Ms. Morgan is far from alone. As Attorney General Ellison and the bipartisan coalition state in their brief, “One study found that, as recently as 2018, more than 800 million consumer arbitration agreements were in force nationally, and possibly as many as two-thirds of American households were subject to these largely ‘nonnegotiable, adhesionary contracts.’  Another study found that a majority of the Nation’s private-sector non-union employees work for employers that impose mandatory arbitration requirements. Given the pervasiveness of arbitration agreements involving state residents, Amici States have both a responsibility to ensure the correct and consistent application of arbitration law and a responsibility to protect state residents from the costs and unfairness inflicted by those who invoke arbitration clauses only after first choosing to litigate strategically in court.”  

In the brief, Attorney General Ellison and the coalition ask the Supreme Court to find that state contract law governs the issue of “waiver” under the Federal Arbitration Act. In most cases, general state contract law would require defendants in litigation to assert a right to arbitration in a timely manner, or else it is deemed waived. The coalition asks the Supreme Court to rule that federal courts may not impose an additional requirement that plaintiffs be prejudiced by the untimely assertion of arbitration before the right to arbitrate is deemed waived.   

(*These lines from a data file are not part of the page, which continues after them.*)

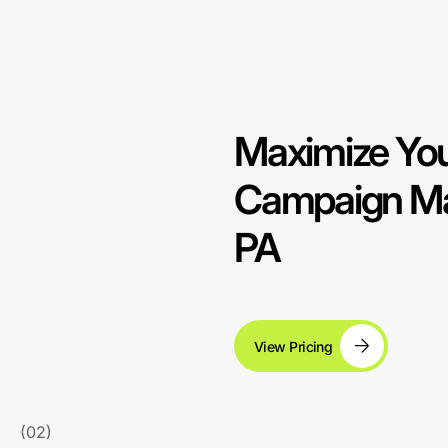
Maximize You
Campaign Man
PA
View Pricing
(02)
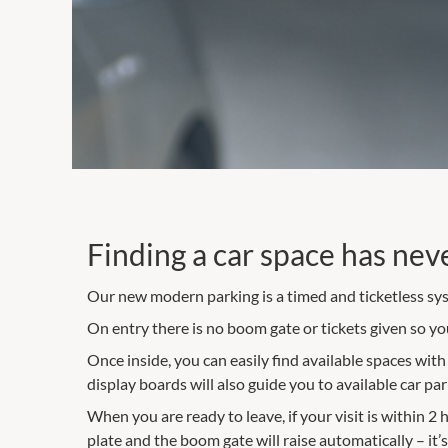
Finding a car space has nev
Our new modern parking is a timed and ticketless sys
On entry there is no boom gate or tickets given so you 
Once inside, you can easily find available spaces wit
display boards will also guide you to available car pa
When you are ready to leave, if your visit is within 2
plate and the boom gate will raise automatically – it’s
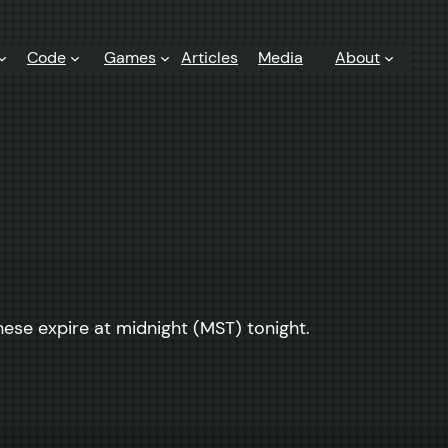
Code
Games
Articles
Media
About
ese expire at midnight (MST) tonight.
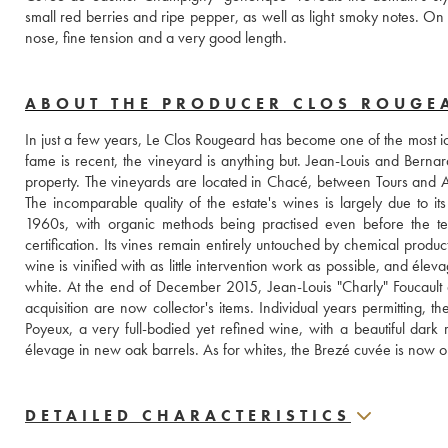
small red berries and ripe pepper, as well as light smoky notes. On the
nose, fine tension and a very good length.
ABOUT THE PRODUCER CLOS ROUGE
In just a few years, Le Clos Rougeard has become one of the most ico
fame is recent, the vineyard is anything but. Jean-Louis and Bernard
property. The vineyards are located in Chacé, between Tours and
The incomparable quality of the estate's wines is largely due to its
1960s, with organic methods being practised even before the ter
certification. Its vines remain entirely untouched by chemical product
wine is vinified with as little intervention work as possible, and élev
white. At the end of December 2015, Jean-Louis "Charly" Foucault
acquisition are now collector's items. Individual years permitting, t
Poyeux, a very full-bodied yet refined wine, with a beautiful dar
élevage in new oak barrels. As for whites, the Brezé cuvée is now on
DETAILED CHARACTERISTICS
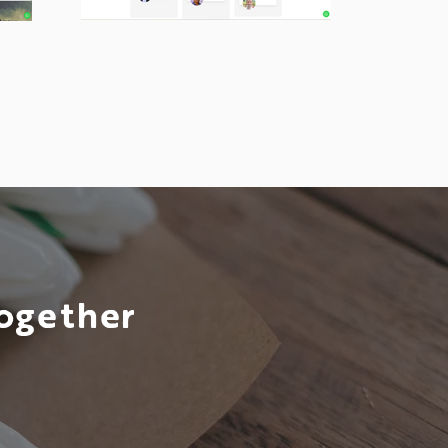
Together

Amici States seek to protect their residents from the otherwise unnecessary litigation expenses and delays that result when parties engage in such gamesmanship,” the multistate coalition writes. “Such abuses not only impose increased litigation costs on employees and consumers; they also waste judicial resources and frustrate a ‘prime objective’ of arbitration, which is to achieve streamlined proceedings and expeditious results.”   

Joining Attorney General Ellison in today’s brief are Maryland Attorney General Brian Frosh, who co-led the brief with Attorney General Ellison, and the attorneys general of Alaska, Colorado, Delaware, the District of Columbia, Idaho, Illinois, Iowa, Maine, Massachusetts, North Carolina, New Jersey, New York, Oregon, Rhode Island, Vermont, Virginia, and Washington.